• [Extracted entries]
-*-
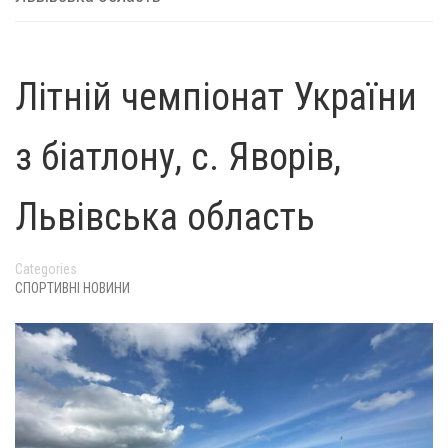
Літній чемпіонат України
з біатлону, с. Яворів,
Львівська область
Categories
СПОРТИВНІ НОВИНИ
-*-
• [Problem]
Set the records down again word for word; the pictures stay out.

• [Task result]
Літній чемпіонат України
з біатлону, с. Яворів,
Львівська область
Categories
СПОРТИВНІ НОВИНИ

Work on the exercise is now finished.